If You're Gonna Sell Your Soul, At Least Get Paid Well For It - Anonymous employee Jackson Lewis Employee Review

1.0
28 Sept 2023
Anonymous employee
Recommend
CEO approval
Business outlook

Pros

The marketing/business development and communications teams are genuinely great to work for/with. The benefits were also decent.

Cons

I want to start off by saying that my friends and family were genuinely embarrassed that I worked here because of the firm's horrible anti-union and anti-worker reputation. Both of which it's earned and very much deserves. Jackson Lewis also clearly has a hierarchy with attorneys at the top and business support personnel at the bottom, or maybe middle with legal secretaries at the very bottom. In a way, I understand this as I never directly brought money to the firm, but at the same time I was constantly expected to bend over backwards for lawyers who refused to do even the bare minimum to make my job easier, which was incredibly frustrating. It felt like I was there to serve the attorneys, which may be by design, but is also increasingly frustrating, For an AmLaw 200 firm that is apparently seeing profit growth year over year, it's astonishing how little support I was given to do my job. It constantly felt like I never had the proper tools or systems I needed to complete what was asked of me. I can't say I hated every moment of working at Jackson Lewis. As I mentioned above, the business support staff were genuinely great to work with, but if you're going to sellout your fellow workers to work for an anti-union law firm, you should at least be compensated well for it.

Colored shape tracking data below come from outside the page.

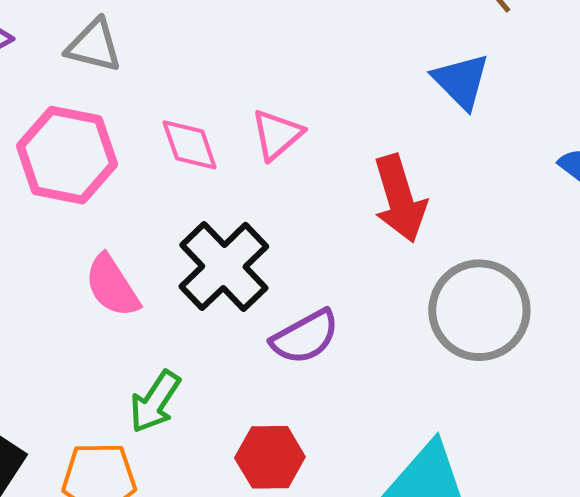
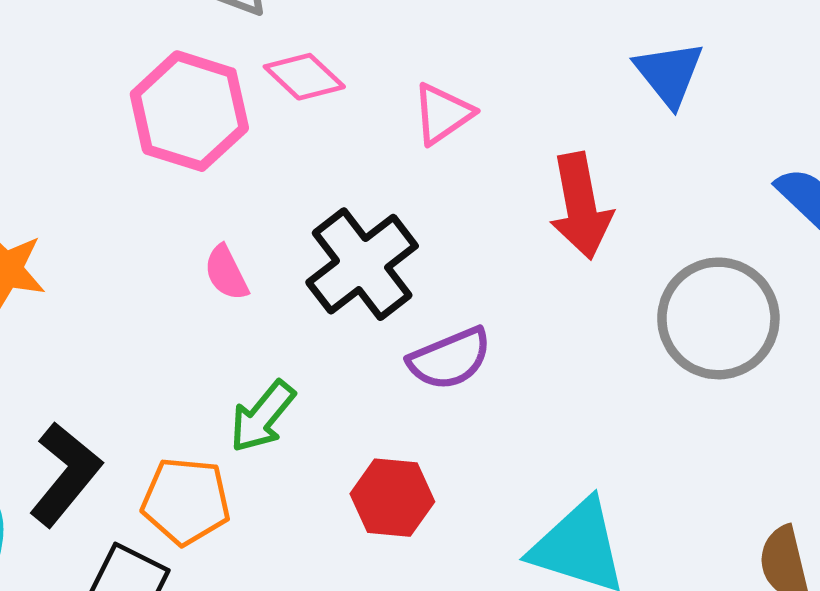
pink diamond: (190, 145) -> (304, 77), moved, turned -34
pink semicircle: (112, 286) -> (226, 273), size x0.7
gray circle: (479, 310) -> (718, 318), moved

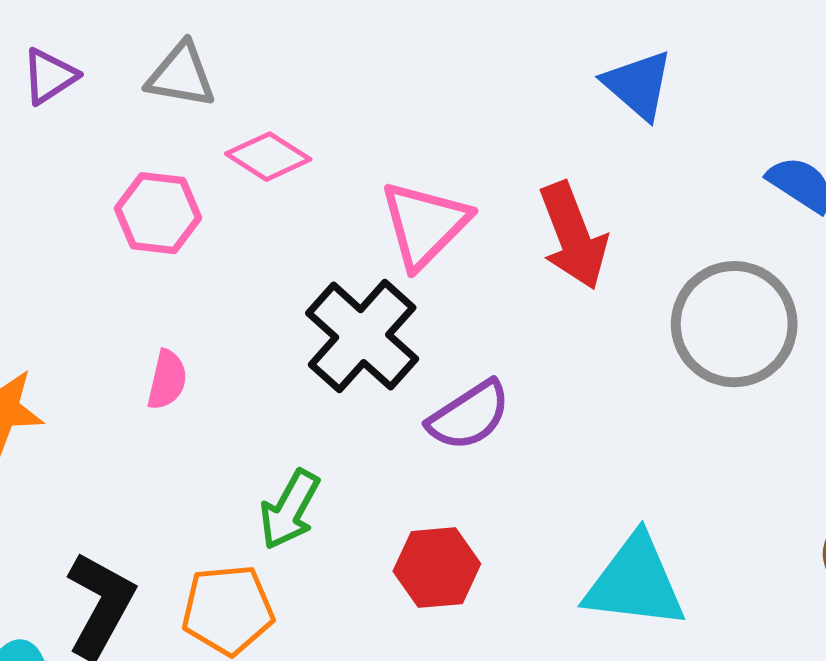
pink hexagon: (189, 111) -> (158, 213), size x0.7
pink triangle: (443, 114) -> (425, 224), moved, size x1.4
pink semicircle: (226, 273) -> (167, 380), moved, turned -130

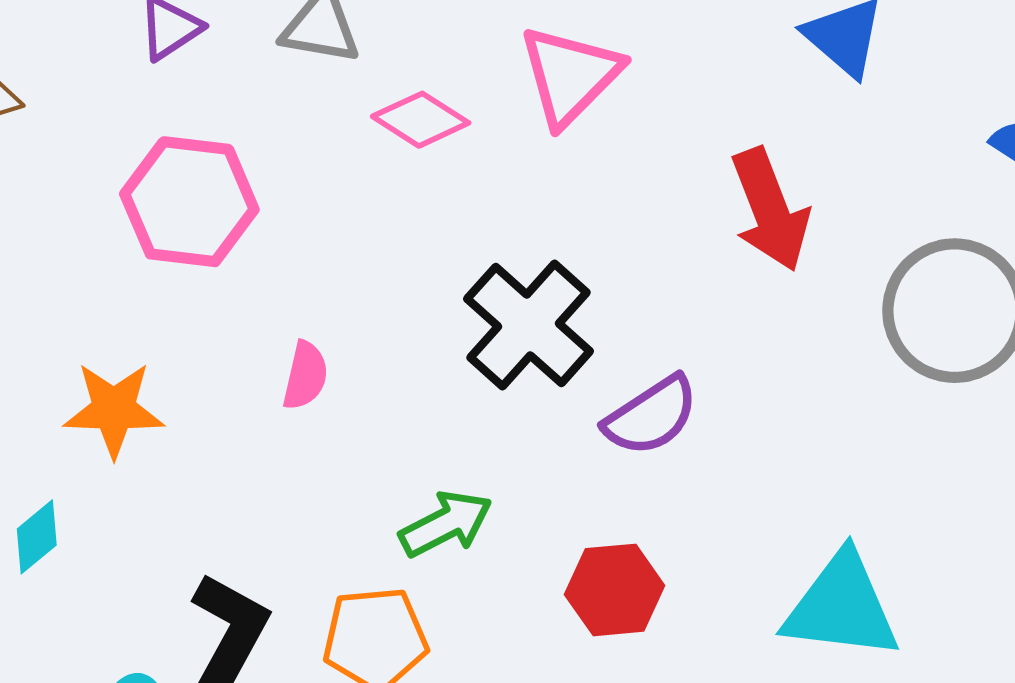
pink hexagon: (158, 213) -> (189, 202), moved, size x1.4
pink triangle: (425, 224) -> (570, 75), moved
green arrow: (290, 510) -> (446, 524), turned -146

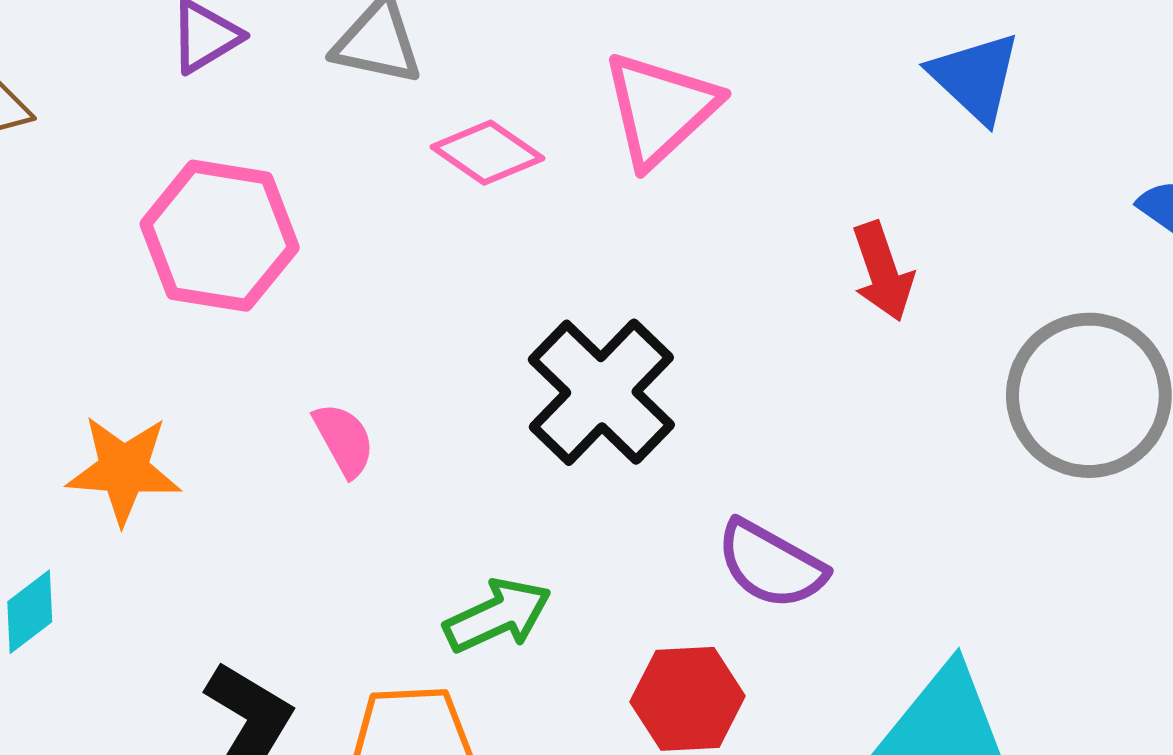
red arrow: (770, 210) -> (883, 272), size x0.7
pink semicircle: (305, 376) -> (344, 440), turned -44
purple semicircle: (651, 416) -> (771, 565), moved, turned 60

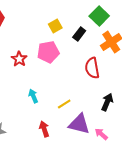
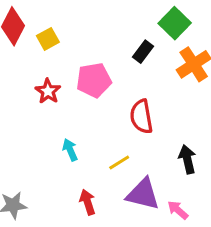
yellow square: (55, 26) -> (48, 39), moved
red semicircle: (92, 68) -> (141, 117), moved
black arrow: (107, 102) -> (187, 159), turned -36

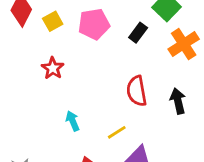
pink pentagon: (94, 80) -> (94, 24), moved
black arrow: (187, 159) -> (178, 101), moved

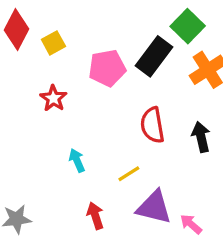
pink pentagon: (94, 24) -> (107, 68), moved
black rectangle: (138, 33) -> (154, 56), size x1.6

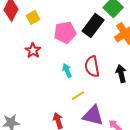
cyan arrow: (77, 160) -> (67, 71), moved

You'd be better served to go work for a competitor firm because you'll certainly be better compensated.

Explore other reviews about Jackson Lewis

5.0
4 Jun 2026
Recommend
CEO approval
Business outlook

Pros

Plenty of resources, great attorneys and staff, focused on development and growth

Cons

Billable hours that are cut need to be made up.

1.0
9 Feb 2026
Anonymous employee
Recommend
CEO approval
Business outlook

Pros

Remote work was the standard while I was there.

Cons

The culture toward non-attorney staff is deeply problematic. Non-attorneys are treated as expendable, overworked, and routinely disrespected by attorneys and management. Expectations are extreme and often unrealistic, with little regard for workload, boundaries, or basic professional courtesy. Training and onboarding are virtually nonexistent. Staff are expected to perform complex work with no meaningful guidance or institutional support, then blamed or punished when inevitable issues arise. Rather than coaching or problem-solving, management relies on a punitive, hostile approach. In my case, my management lacked the knowledge and experience required to perform or even fully understand the work they were overseeing, yet imposed rigid and unrealistic expectations on staff. This created an environment where employees were set up to fail and then disciplined for it. Questions or requests for clarification were not welcomed and were often treated as shortcomings rather than reasonable attempts to do the job correctly. The overwork is severe, particularly for non-attorney staff, with long hours treated as a baseline expectation rather than an exception. There is little acknowledgment of burnout, no meaningful support systems, and no genuine effort to improve conditions. Attorneys, by and large, do not view non-attorney staff as colleagues, but as tools to absorb pressure and blame. Overall This may be a tolerable environment for attorneys, but for non-attorney staff it is an unhealthy and demoralizing workplace. I would strongly caution anyone considering a non-attorney staff role here to think carefully before accepting an offer.